Class LevenshteinDistance

java.lang.Object
org.apache.commons.text.similarity.LevenshteinDistance
All Implemented Interfaces:
BiFunction<CharSequence, CharSequence, Integer>, EditDistance<Integer>, ObjectSimilarityScore<CharSequence, Integer>, SimilarityScore<Integer>

public class LevenshteinDistance extends Object implements EditDistance<Integer>
An algorithm for measuring the difference between two character sequences using the Levenshtein Distance.

This is the number of changes needed to change one sequence into another, where each change is a single character modification (deletion, insertion or substitution).

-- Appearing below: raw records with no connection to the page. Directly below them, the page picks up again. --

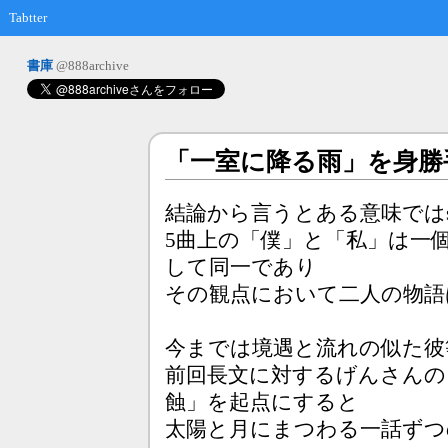
Tabtter
書庫
@888archive
「一室に降る雨」を身勝
結論から言うとある意味ではs
5曲上の「僕」と「私」は一
して同一であり
その観点において二人の物語
今までは境遇と流れの似た彼
前回長文に対するげんさんの
蝕」を起点にすると
太陽と月にまつわる一話ずつ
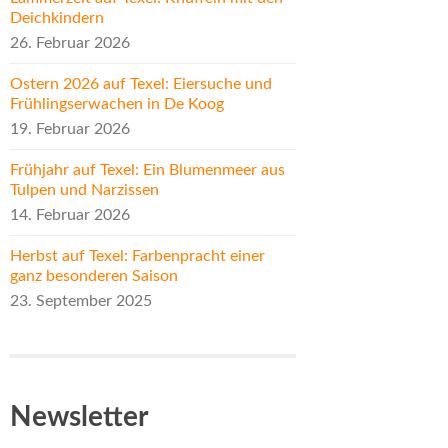
Deichkindern
26. Februar 2026
Ostern 2026 auf Texel: Eiersuche und
Frühlingserwachen in De Koog
19. Februar 2026
Frühjahr auf Texel: Ein Blumenmeer aus
Tulpen und Narzissen
14. Februar 2026
Herbst auf Texel: Farbenpracht einer
ganz besonderen Saison
23. September 2025
Newsletter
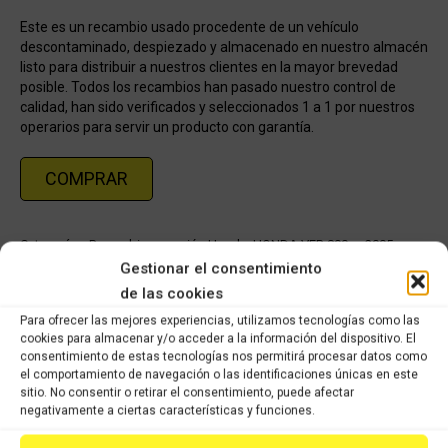
Este es un recambio usado procedente de un vehículo
descontaminado, despiezado y almacenado en nuestro almacén
listo para distribuir a nuestros clientes en la mayor brevedad
posible. Todos los recambios han pasado nuestro control de
calidad, han sido verificados y seleccionados 1 a 1 por nuestros
operarios para servir un producto con garantía.
COMPRAR
Categorías:
Recambios ocasión Honda
,
HONDA VFR 800cc 2005
Gestionar el consentimiento
de las cookies
Share this product
Para ofrecer las mejores experiencias, utilizamos tecnologías como las
cookies para almacenar y/o acceder a la información del dispositivo. El
Share
Share
Share
Share
consentimiento de estas tecnologías nos permitirá procesar datos como
el comportamiento de navegación o las identificaciones únicas en este
on
on
on
on
sitio. No consentir o retirar el consentimiento, puede afectar
X
Facebook
Pinterest
LinkedIn
negativamente a ciertas características y funciones.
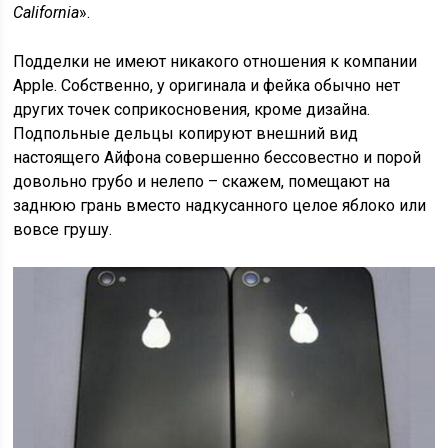
California
».
Подделки не имеют никакого отношения к компании
Apple. Собственно, у оригинала и фейка обычно нет
других точек соприкосновения, кроме дизайна.
Подпольные дельцы копируют внешний вид
настоящего Айфона совершенно бессовестно и порой
довольно грубо и нелепо – скажем, помещают на
заднюю грань вместо надкусанного целое яблоко или
вовсе грушу.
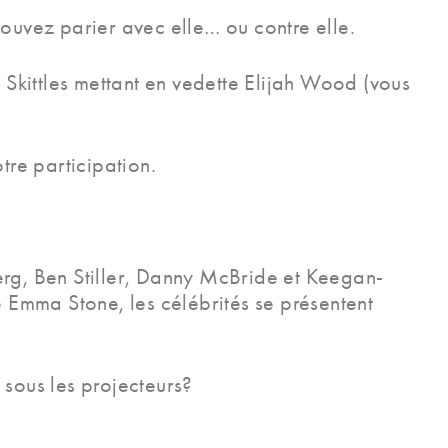
pouvez parier avec elle… ou contre elle.
e Skittles mettant en vedette Elijah Wood (vous
otre participation.
rg, Ben Stiller, Danny McBride et Keegan-
 Emma Stone, les célébrités se présentent
 sous les projecteurs?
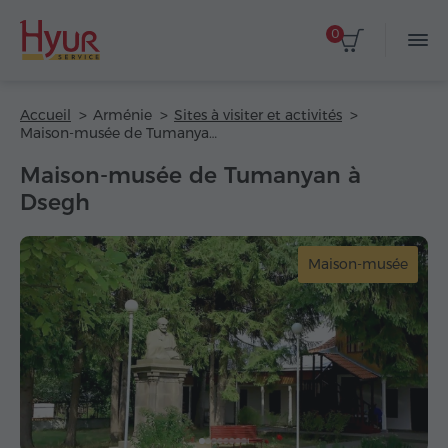
0
Accueil
Arménie
Sites à visiter et activités
Maison-musée de Tumanyan à Dsegh
Maison-musée de Tumanyan à
Dsegh
Maison-musée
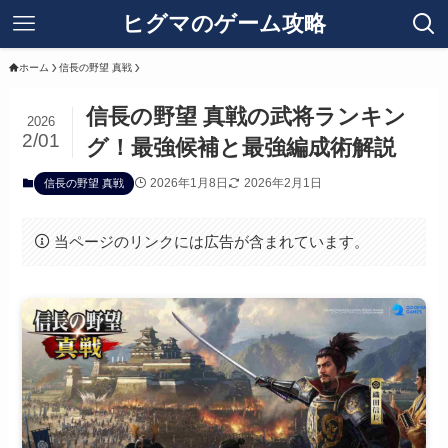
ヒグマのゲーム攻略
ホーム
信長の野望 真戦
信長の野望 真戦の武将ランキン
2026
2/01
グ！最強候補と最強編成術解説
2026年1月8日
2026年2月1日
信長の野望 真戦
当ページのリンクには広告が含まれています。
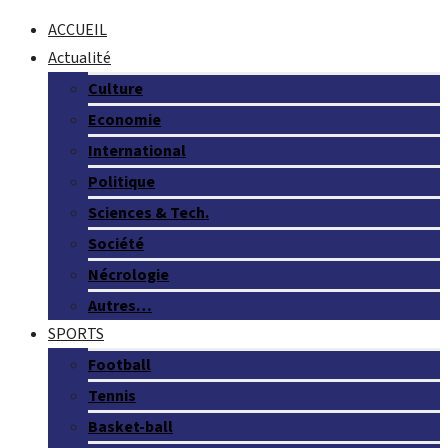
ACCUEIL
Actualité
Culture
Economie
International
Politique
Sciences & Tech.
Société
Nécrologie
Autres…
SPORTS
Football
Tennis
Basket-ball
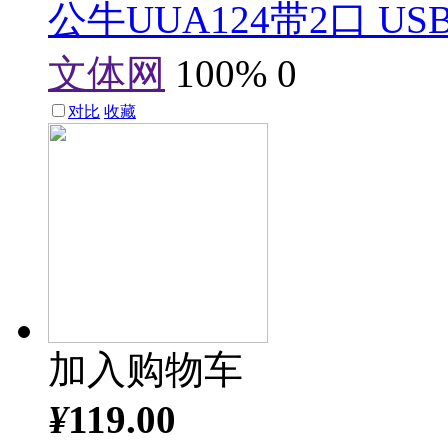
公牛UUA124带2口 USB
文体网
100%
0
对比
收藏
加入购物车
¥
119.00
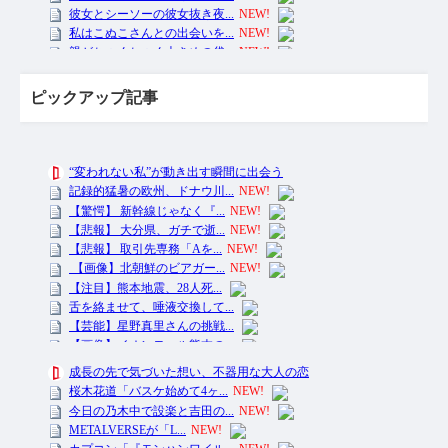
ピックアップ記事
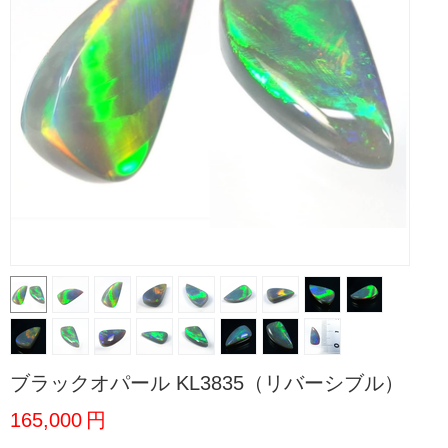
ブラックオパール KL3835（リバーシブル）
165,000
円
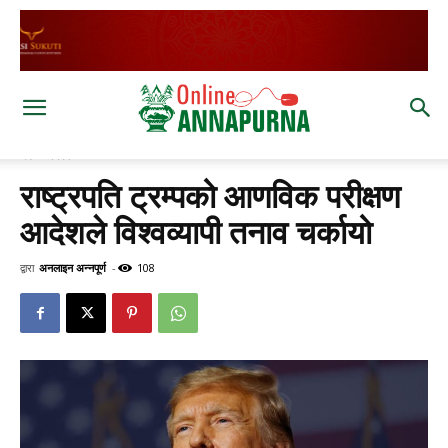
घर
विश्व
राष्ट्रपति ट्रम्पको आणविक परीक्षण
आदेशले विश्वव्यापी तनाव चर्कायो
द्वारा
अनलाइन अन्नपूर्ण
-
108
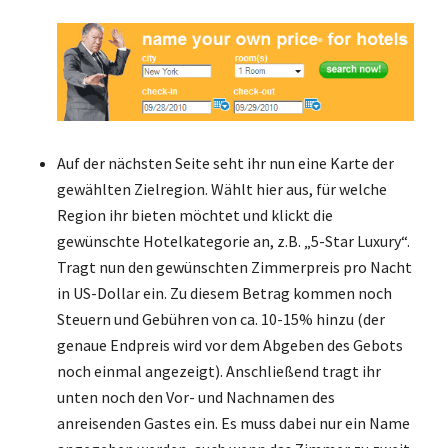
Auf der nächsten Seite seht ihr nun eine Karte der
gewählten Zielregion. Wählt hier aus, für welche
Region ihr bieten möchtet und klickt die
gewünschte Hotelkategorie an, z.B. „5-Star Luxury“.
Tragt nun den gewünschten Zimmerpreis pro Nacht
in US-Dollar ein. Zu diesem Betrag kommen noch
Steuern und Gebühren von ca. 10-15% hinzu (der
genaue Endpreis wird vor dem Abgeben des Gebots
noch einmal angezeigt). Anschließend tragt ihr
unten noch den Vor- und Nachnamen des
anreisenden Gastes ein. Es muss dabei nur ein Name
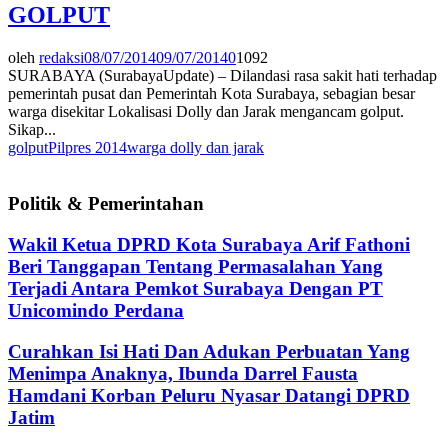
GOLPUT
oleh
redaksi
08/07/2014
09/07/2014
0
1092
SURABAYA (SurabayaUpdate) – Dilandasi rasa sakit hati terhadap
pemerintah pusat dan Pemerintah Kota Surabaya, sebagian besar
warga disekitar Lokalisasi Dolly dan Jarak mengancam golput.
Sikap...
golput
Pilpres 2014
warga dolly dan jarak
Politik & Pemerintahan
Wakil Ketua DPRD Kota Surabaya Arif Fathoni
Beri Tanggapan Tentang Permasalahan Yang
Terjadi Antara Pemkot Surabaya Dengan PT
Unicomindo Perdana
Curahkan Isi Hati Dan Adukan Perbuatan Yang
Menimpa Anaknya, Ibunda Darrel Fausta
Hamdani Korban Peluru Nyasar Datangi DPRD
Jatim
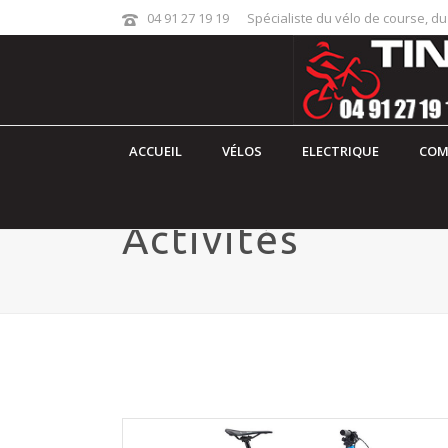
04 91 27 19 19
Spécialiste du vélo de course, du
ACCUEIL
VÉLOS
ELECTRIQUE
COM
Activités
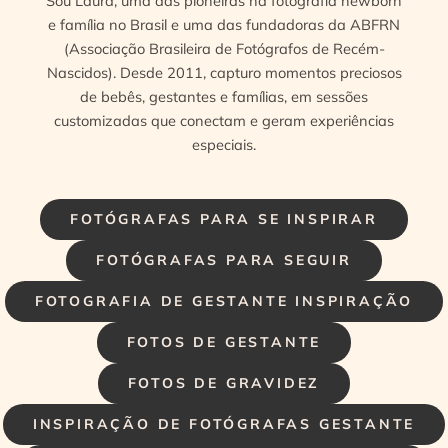
Sou Laura, uma das pioneiras na fotografia newborn
e família no Brasil e uma das fundadoras da ABFRN
(Associação Brasileira de Fotógrafos de Recém-
Nascidos). Desde 2011, capturo momentos preciosos
de bebês, gestantes e famílias, em sessões
customizadas que conectam e geram experiências
especiais.
FOTÓGRAFAS PARA SE INSPIRAR
FOTÓGRAFAS PARA SEGUIR
FOTOGRAFIA DE GESTANTE INSPIRAÇÃO
FOTOS DE GESTANTE
FOTOS DE GRAVIDEZ
INSPIRAÇÃO DE FOTÓGRAFAS GESTANTE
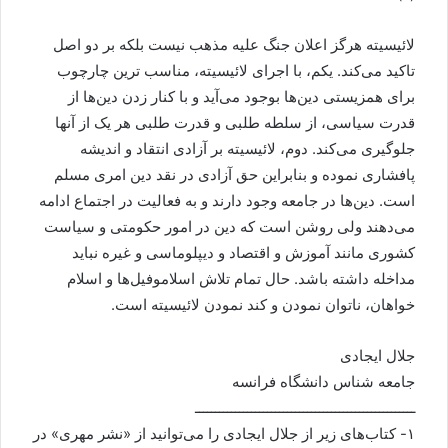
لائیسیته هرگز اعلان جنگ علیه مذهب نیست بلکه بر دو اصل
تاکید می‌کند. یکم، با اجرای لائیسیته، مناسب ترین چارچوب
برای همزیستی دین‌ها بوجود می‌آید و با کنار زدن دین‌ها از
قدرت سیاسی، از سلطه طلبی و قدرت طلبی هر یک از آنها
جلوگیری می‌کند. دوم، لائیسیته بر آزادی انتقاد و اندیشه
پافشاری نموده و بنابراین حق آزادی در نقد دین امری مسلم
است. دین‌ها در جامعه وجود دارند و به فعالیت در اجتماع ادامه
می‌دهند ولی روشن است که دین در امور حکومتی و سیاست
کشوری مانند آموزش و اقتصاد و دیپلوماسی و غیره نباید
مداخله داشته باشد. حال تمام تلاش اسلاموفیل‌ها و اسلام
خواهان، ناتوان نمودن و کند نمودن لائیسیته است.
جلال ایجادی
جامعه شناس دانشگاه فرانسه
ـــــــــــــــــــــــــــــــــــــــــــــــــــــــ
۱- کتاب‌های زیر از جلال ایجادی را می‌توانید از «نشر مهری» در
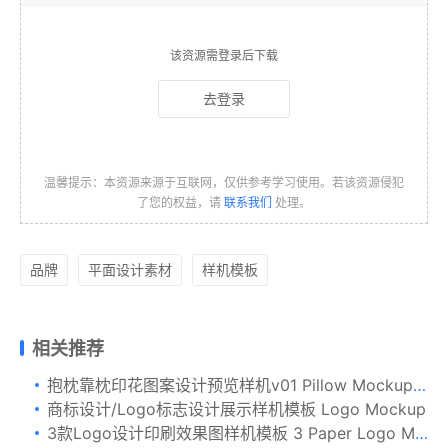
该资源需登录后下载
去登录
温馨提示：本资源来源于互联网，仅供参考学习使用。若该资源侵犯
了您的权益，请
联系我们
处理。
品牌
平面设计素材
样机模板
相关推荐
抱枕靠枕印花图案设计预览样机v01 Pillow Mockup Vol 01
商标设计/Logo标志设计展示样机模板 Logo Mockup
3款Logo设计印刷效果图样机模板 3 Paper Logo Mockups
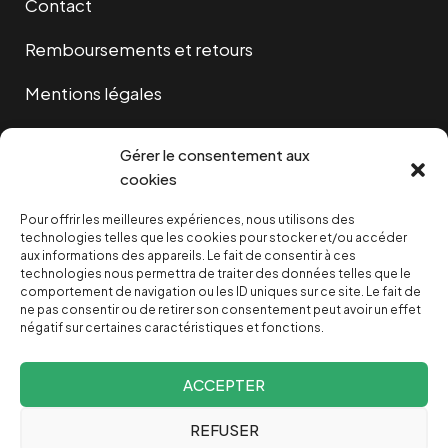
Contact
Remboursements et retours
Mentions légales
Cookies
Gérer le consentement aux
cookies
Pour offrir les meilleures expériences, nous utilisons des
NOUS SOUTENIR
technologies telles que les cookies pour stocker et/ou accéder
aux informations des appareils. Le fait de consentir à ces
technologies nous permettra de traiter des données telles que le
NOTRE NEWSLETTER
comportement de navigation ou les ID uniques sur ce site. Le fait de
ne pas consentir ou de retirer son consentement peut avoir un effet
négatif sur certaines caractéristiques et fonctions.
ACCEPTER
REFUSER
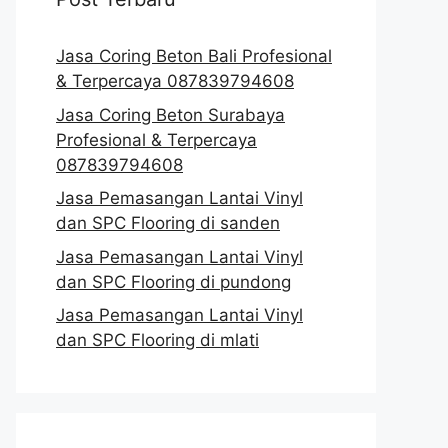
Jasa Coring Beton Bali Profesional
& Terpercaya 087839794608
Jasa Coring Beton Surabaya
Profesional & Terpercaya
087839794608
Jasa Pemasangan Lantai Vinyl
dan SPC Flooring di sanden
Jasa Pemasangan Lantai Vinyl
dan SPC Flooring di pundong
Jasa Pemasangan Lantai Vinyl
dan SPC Flooring di mlati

This code has been adapted from Apache Commons Lang 3.3.

Since:
1.0
See Also:
  • Field Details

    • INSTANCE

      private static final LevenshteinDistance INSTANCE
      The singleton instance.
    • threshold

      private final Integer threshold
      Threshold.
  • Constructor Details

    • LevenshteinDistance

      @Deprecated public LevenshteinDistance()
      Deprecated.
      Constructs a default instance that uses a version of the algorithm that does not use a threshold parameter.
      See Also:
    • LevenshteinDistance

      public LevenshteinDistance(Integer threshold)
      Constructs a new instance. If the threshold is not null, distance calculations will be limited to a maximum length. If the threshold is null, the unlimited version of the algorithm will be used.
      Parameters:
      threshold - If this is null then distances calculations will not be limited. This may not be negative.
  • Method Details

    • getDefaultInstance

      public static LevenshteinDistance getDefaultInstance()
      Gets the default instance.
      Returns:
      The default instance.
    • limitedCompare

      private static <E> int limitedCompare(SimilarityInput<E> left, SimilarityInput<E> right, int threshold)
      Finds the Levenshtein distance between two CharSequences if it's less than or equal to a given threshold.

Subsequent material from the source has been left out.